-- Task requirements --
Reproduce only this part of the listing: the line with "TEMAS DE LA ESCENA CUBANA (868, 49)", plus every line after it through the last.

-- Information supplied --
Start of Block
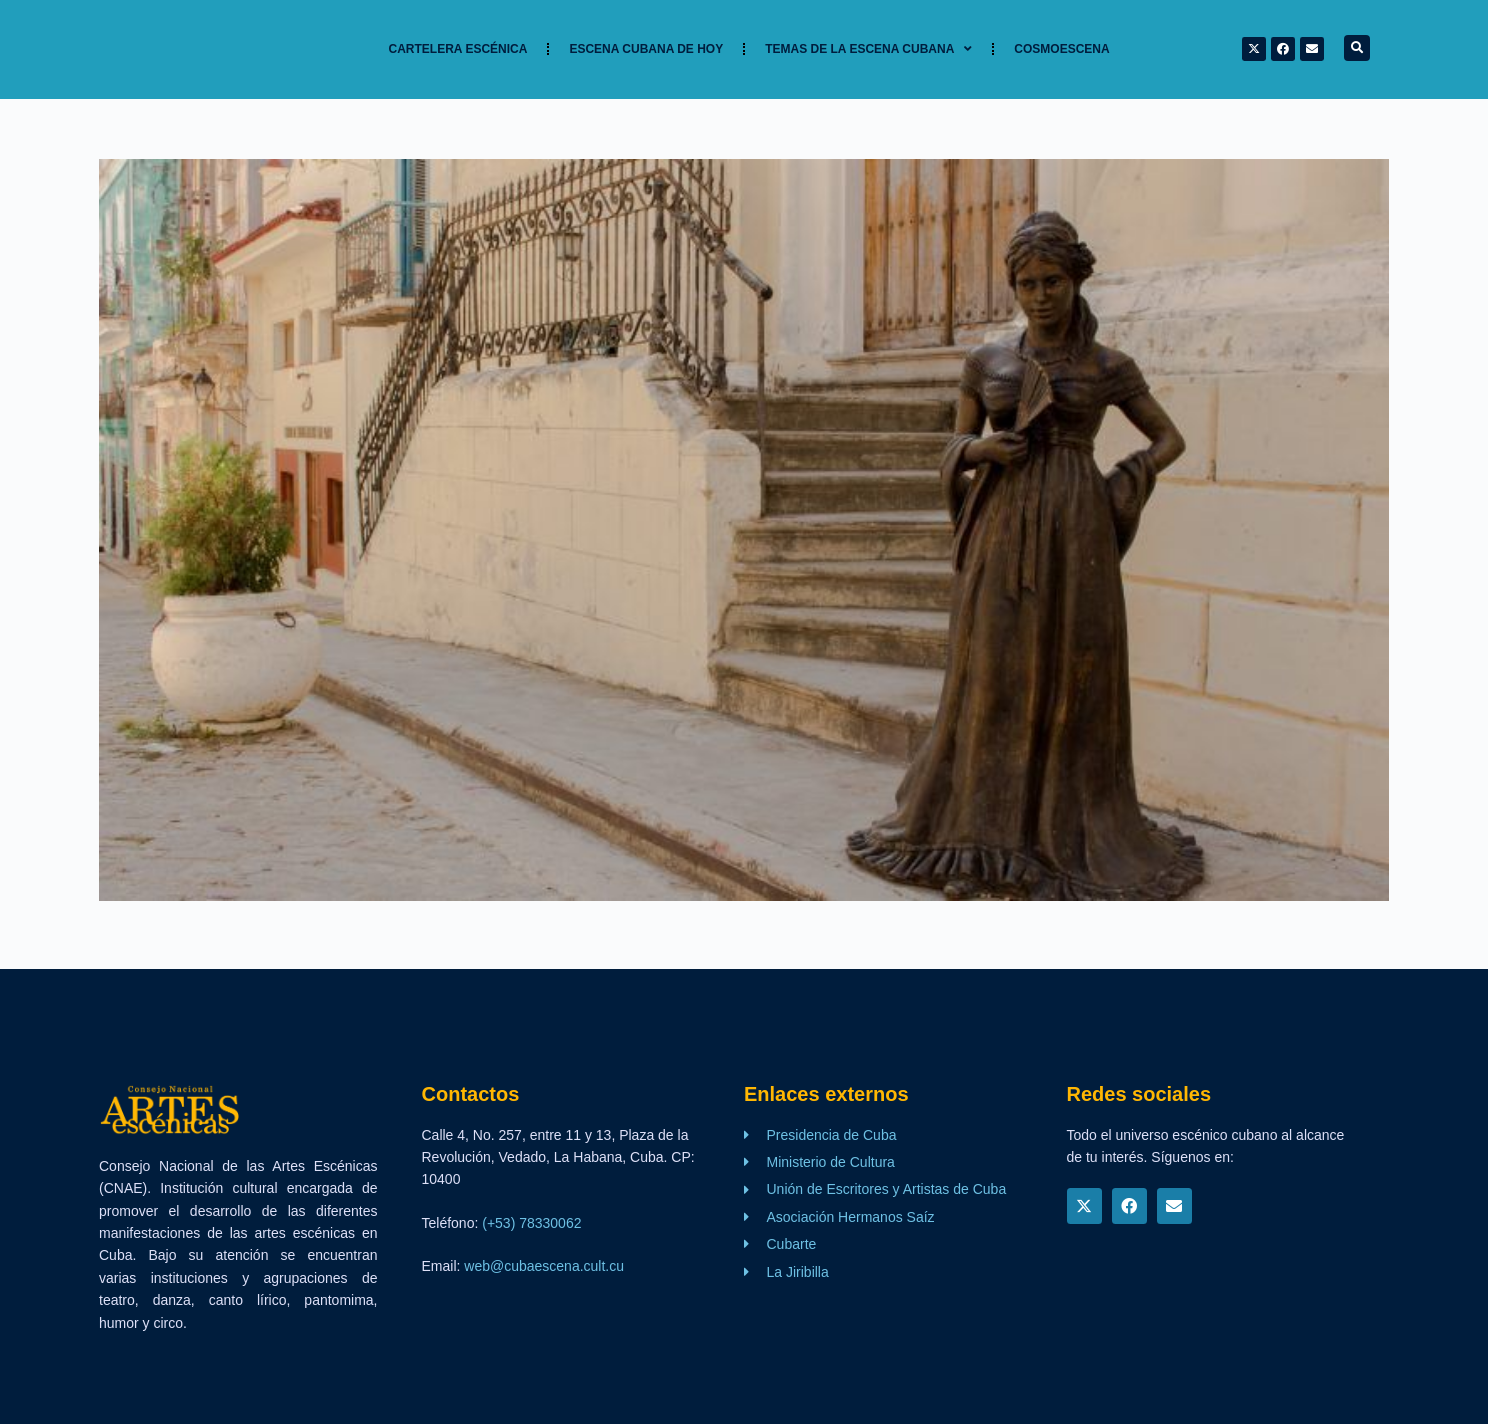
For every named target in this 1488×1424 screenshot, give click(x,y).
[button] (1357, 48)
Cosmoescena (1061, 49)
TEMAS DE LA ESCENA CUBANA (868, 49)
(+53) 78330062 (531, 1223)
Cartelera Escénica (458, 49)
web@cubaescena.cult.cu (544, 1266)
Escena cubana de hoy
End of Block
-- Output of the exercise --
TEMAS DE LA ESCENA CUBANA (868, 49)
(+53) 78330062 (531, 1223)
Cartelera Escénica (458, 49)
web@cubaescena.cult.cu (544, 1266)
Escena cubana de hoy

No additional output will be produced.